Minnesota tax collections higher than economists predicted
ST. PAUL -- Minnesota collected $555 million more in taxes over the last three months than state economists had predicted in February as both individual and corporate income turned out higher than expected. The news means lawmakers will have even...
ST. PAUL - Minnesota collected $555 million more in taxes over the last three months than state economists had predicted in February as both individual and corporate income turned out higher than expected.
The news means lawmakers will have even more money than expected to dispose of next year. Beset by gridlock, lawmakers last month left close to $1 billion of projected revenue unspent when they adjourned in June. The $555 million of extra money, a 2.8 percent increase, is in addition to that unspent money.

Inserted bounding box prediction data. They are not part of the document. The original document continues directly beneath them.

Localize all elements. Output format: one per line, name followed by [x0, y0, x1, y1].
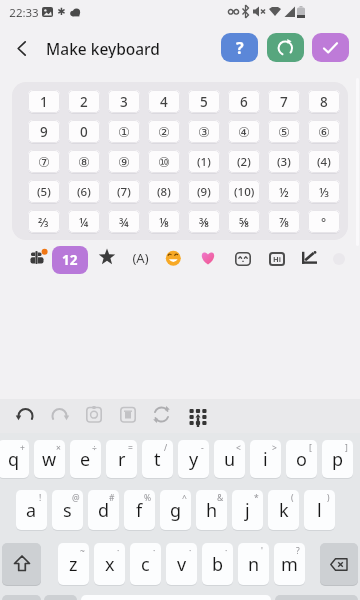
button[interactable]: ⑦ [28, 150, 60, 173]
button[interactable]: m [274, 543, 305, 585]
button[interactable]: g [160, 490, 191, 530]
button[interactable]: ④ [228, 120, 260, 143]
button[interactable] [312, 33, 349, 62]
button[interactable]: x [94, 543, 125, 585]
staticText: (8) [157, 184, 171, 200]
button[interactable]: Hi [269, 252, 285, 266]
button[interactable]: p [322, 440, 353, 478]
button[interactable]: ③ [188, 120, 220, 143]
button[interactable]: q [0, 440, 29, 478]
button[interactable]: 0 [68, 120, 100, 143]
button[interactable]: y [178, 440, 209, 478]
staticText: < [236, 442, 241, 452]
button[interactable]: ½ [268, 180, 300, 203]
button[interactable]: v [166, 543, 197, 585]
button[interactable]: 4 [148, 90, 180, 113]
button[interactable]: u [214, 440, 245, 478]
button[interactable]: ① [108, 120, 140, 143]
staticText: i [263, 447, 268, 472]
button[interactable]: ⅝ [228, 210, 260, 233]
button[interactable]: ⑧ [68, 150, 100, 173]
staticText: d [98, 498, 110, 523]
staticText: o [296, 447, 307, 472]
staticText: · [189, 545, 192, 555]
button[interactable]: 1 [28, 90, 60, 113]
staticText: q [8, 447, 20, 472]
button[interactable]: ⑩ [148, 150, 180, 173]
button[interactable]: ¼ [68, 210, 100, 233]
button[interactable]: o [286, 440, 317, 478]
button[interactable]: ⑥ [308, 120, 340, 143]
button[interactable]: (7) [108, 180, 140, 203]
button[interactable]: 6 [228, 90, 260, 113]
button[interactable] [8, 34, 34, 62]
button[interactable] [2, 543, 41, 585]
button[interactable]: ⅞ [268, 210, 300, 233]
button[interactable]: ② [148, 120, 180, 143]
button[interactable]: n [238, 543, 269, 585]
button[interactable]: ⅛ [148, 210, 180, 233]
button[interactable] [28, 247, 50, 267]
button[interactable] [200, 251, 216, 266]
button[interactable]: d [88, 490, 119, 530]
button[interactable]: (4) [308, 150, 340, 173]
button[interactable] [267, 33, 304, 62]
button[interactable] [17, 405, 35, 424]
staticText: ① [118, 124, 131, 140]
button[interactable]: 12 [52, 246, 88, 274]
staticText: (9) [197, 184, 211, 200]
button[interactable] [120, 406, 136, 423]
staticText: # [109, 492, 115, 502]
button[interactable]: 8 [308, 90, 340, 113]
button[interactable]: h [196, 490, 227, 530]
button[interactable] [98, 248, 116, 266]
button[interactable]: s [52, 490, 83, 530]
button[interactable]: k [268, 490, 299, 530]
button[interactable] [189, 408, 206, 425]
button[interactable]: z [58, 543, 89, 585]
button[interactable]: ⅓ [308, 180, 340, 203]
button[interactable]: 3 [108, 90, 140, 113]
button[interactable]: ⑤ [268, 120, 300, 143]
button[interactable] [50, 405, 68, 424]
button[interactable]: c [130, 543, 161, 585]
button[interactable]: w [34, 440, 65, 478]
button[interactable]: ⅜ [188, 210, 220, 233]
button[interactable]: (3) [268, 150, 300, 173]
button[interactable]: 2 [68, 90, 100, 113]
button[interactable]: 5 [188, 90, 220, 113]
button[interactable] [86, 406, 102, 423]
button[interactable]: (1) [188, 150, 220, 173]
button[interactable]: 7 [268, 90, 300, 113]
button[interactable]: (8) [148, 180, 180, 203]
button[interactable]: b [202, 543, 233, 585]
button[interactable]: (2) [228, 150, 260, 173]
button[interactable]: ⅔ [28, 210, 60, 233]
staticText: ④ [238, 124, 251, 140]
staticText: z [69, 552, 78, 577]
button[interactable]: ° [308, 210, 340, 233]
button[interactable]: ¾ [108, 210, 140, 233]
button[interactable]: r [106, 440, 137, 478]
button[interactable]: (6) [68, 180, 100, 203]
button[interactable] [153, 406, 170, 423]
button[interactable] [235, 252, 251, 266]
button[interactable]: (10) [228, 180, 260, 203]
button[interactable]: ⑨ [108, 150, 140, 173]
button[interactable]: ? [221, 33, 258, 62]
staticText: ⑦ [38, 154, 51, 170]
button[interactable]: 9 [28, 120, 60, 143]
button[interactable]: t [142, 440, 173, 478]
button[interactable]: (9) [188, 180, 220, 203]
button[interactable]: j [232, 490, 263, 530]
button[interactable]: l [304, 490, 335, 530]
button[interactable]: f [124, 490, 155, 530]
button[interactable] [301, 251, 318, 265]
button[interactable] [320, 543, 358, 585]
button[interactable]: (5) [28, 180, 60, 203]
button[interactable]: a [16, 490, 47, 530]
button[interactable]: i [250, 440, 281, 478]
staticText: ( [291, 492, 294, 502]
button[interactable]: e [70, 440, 101, 478]
button[interactable] [166, 251, 181, 266]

Lawmakers could spend some of this surplus to lower taxes, start new programs or road construction projects, bank some of it in the reserves for a rainy day - or all of the above.

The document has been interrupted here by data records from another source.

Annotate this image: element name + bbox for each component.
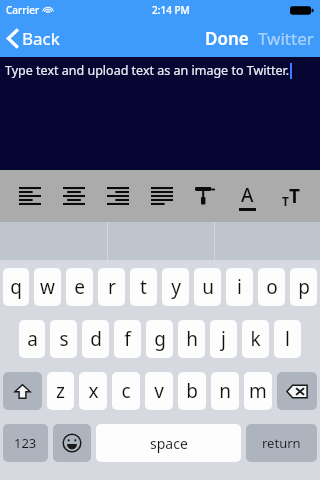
button[interactable]: z bbox=[47, 372, 74, 410]
staticText: j bbox=[221, 326, 226, 352]
button[interactable]: s bbox=[50, 320, 77, 358]
button[interactable]: g bbox=[146, 320, 173, 358]
button[interactable]: i bbox=[226, 268, 253, 306]
button[interactable]: h bbox=[178, 320, 205, 358]
button[interactable]: v bbox=[145, 372, 173, 410]
staticText: return bbox=[262, 434, 301, 452]
button[interactable]: Align left bbox=[8, 170, 52, 222]
button[interactable]: Highlight color bbox=[183, 170, 226, 222]
button[interactable]: a bbox=[19, 320, 45, 358]
staticText: d bbox=[90, 326, 102, 352]
button[interactable]: p bbox=[290, 268, 317, 306]
button[interactable]: c bbox=[112, 372, 140, 410]
staticText: i bbox=[237, 274, 242, 300]
staticText: l bbox=[285, 326, 290, 352]
staticText: e bbox=[74, 274, 85, 300]
button[interactable]: 123 bbox=[3, 424, 48, 462]
button[interactable]: Justify bbox=[140, 170, 183, 222]
staticText: p bbox=[298, 274, 310, 300]
staticText: s bbox=[59, 326, 69, 352]
button[interactable]: Shift bbox=[3, 372, 42, 410]
staticText: Done bbox=[205, 27, 249, 50]
staticText: y bbox=[171, 274, 181, 300]
staticText: f bbox=[124, 326, 131, 352]
button[interactable]: Align right bbox=[96, 170, 140, 222]
button[interactable]: k bbox=[242, 320, 269, 358]
staticText: space bbox=[150, 434, 188, 453]
button[interactable]: Text size bbox=[269, 170, 312, 222]
button[interactable]: j bbox=[210, 320, 237, 358]
staticText: g bbox=[154, 326, 166, 352]
staticText: u bbox=[202, 274, 214, 300]
button[interactable]: Backspace bbox=[277, 372, 317, 410]
button[interactable]: x bbox=[79, 372, 107, 410]
button[interactable]: space bbox=[96, 424, 241, 462]
button[interactable]: e bbox=[66, 268, 93, 306]
button[interactable]: m bbox=[244, 372, 272, 410]
button[interactable]: Emoji bbox=[53, 424, 91, 462]
button[interactable]: n bbox=[211, 372, 239, 410]
button[interactable]: d bbox=[82, 320, 109, 358]
button[interactable]: return bbox=[246, 424, 317, 462]
button[interactable]: Twitter bbox=[254, 22, 320, 55]
staticText: 2:14 PM bbox=[152, 3, 190, 17]
button[interactable]: Align center bbox=[52, 170, 96, 222]
button[interactable]: q bbox=[3, 268, 29, 306]
staticText: r bbox=[108, 274, 116, 300]
staticText: v bbox=[154, 378, 164, 404]
staticText: T bbox=[282, 193, 289, 209]
staticText: Carrier bbox=[6, 3, 40, 17]
button[interactable]: f bbox=[114, 320, 141, 358]
staticText: 123 bbox=[14, 434, 37, 452]
staticText: T bbox=[289, 183, 300, 209]
button[interactable]: t bbox=[130, 268, 157, 306]
button[interactable]: Text color bbox=[226, 170, 269, 222]
staticText: n bbox=[219, 378, 231, 404]
staticText: Twitter bbox=[258, 27, 314, 50]
staticText: x bbox=[88, 378, 99, 404]
staticText: c bbox=[121, 378, 131, 404]
staticText: z bbox=[56, 378, 65, 404]
button[interactable]: u bbox=[194, 268, 221, 306]
staticText: t bbox=[140, 274, 147, 300]
button[interactable]: r bbox=[98, 268, 125, 306]
staticText: a bbox=[27, 326, 38, 352]
staticText: w bbox=[40, 274, 55, 300]
staticText: o bbox=[266, 274, 278, 300]
staticText: k bbox=[250, 326, 261, 352]
staticText: h bbox=[186, 326, 198, 352]
staticText: b bbox=[186, 378, 198, 404]
staticText: m bbox=[249, 378, 267, 404]
button[interactable]: Done bbox=[200, 22, 254, 55]
button[interactable]: o bbox=[258, 268, 285, 306]
staticText: q bbox=[10, 274, 22, 300]
button[interactable]: w bbox=[34, 268, 61, 306]
button[interactable]: b bbox=[178, 372, 206, 410]
button[interactable]: Back bbox=[0, 23, 70, 54]
staticText: Back bbox=[22, 27, 60, 50]
button[interactable]: l bbox=[274, 320, 301, 358]
staticText: A bbox=[241, 182, 254, 208]
staticText: Type text and upload text as an image to… bbox=[5, 62, 290, 79]
button[interactable]: y bbox=[162, 268, 189, 306]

The $555 million extra the state collected is considered one-time money, which lawmakers usually resist spending on ongoing programs.
This windfall, announced Friday, doesn't say anything about how much money the state will collect in taxes in the current two-year budget, which began July 1. The state's economists noted that the national economy was weaker than expected in the first part of the year but appears to have recovered, while Minnesota's economy faces some specific challenges, including low iron prices that are having a huge impact on mining operations in the Iron Range.

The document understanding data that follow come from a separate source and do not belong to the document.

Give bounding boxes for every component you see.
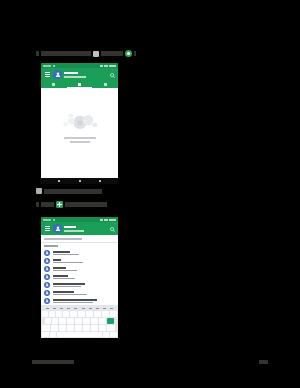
button[interactable] [41, 281, 118, 289]
button[interactable]: Open navigation menu [44, 72, 50, 78]
button[interactable]: Send [107, 318, 114, 324]
button[interactable] [41, 257, 118, 265]
button[interactable]: Account avatar [53, 70, 62, 79]
button[interactable]: Account avatar [53, 224, 62, 233]
button[interactable]: Messages [41, 81, 66, 88]
button[interactable]: Calls [66, 81, 92, 88]
button[interactable]: Open navigation menu [44, 226, 50, 232]
button[interactable]: Back [56, 178, 62, 184]
button[interactable] [41, 235, 118, 242]
button[interactable]: Recents [97, 178, 103, 184]
button[interactable] [41, 273, 118, 281]
button[interactable]: Search [109, 72, 115, 78]
button[interactable] [41, 289, 118, 297]
button[interactable] [41, 265, 118, 273]
button[interactable] [41, 297, 118, 305]
button[interactable]: Voicemail [92, 81, 118, 88]
button[interactable]: Home [77, 178, 83, 184]
button[interactable] [41, 249, 118, 257]
button[interactable]: Search [109, 226, 115, 232]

The economists lowered their prediction for the U.S. economy's performance this year but increased it for 2016.
In Minnesota, DFL lawmakers took credit for the $555 million in extra revenue, which closed out a budget approved by 2013's DFL-controlled Legislature.
"Minnesota economy continues to grow under policies put in place by Governor Dayton and a DFL-led Legislature that expand economic opportunity for all Minnesotan, not just the wealthy few," said Rep. Paul Thissen, DFL-Minneapolis and the House minority leader.
Republicans drew a different conclusion: that the revenue surplus means Minnesotans are overtaxed.
"We have said that increased tax rates that the Democrats passed were unnecessary, and I think we're seeing that proven every month when these things come out," said Sen. David Hann, R-Eden Prairie and the Senate minority leader.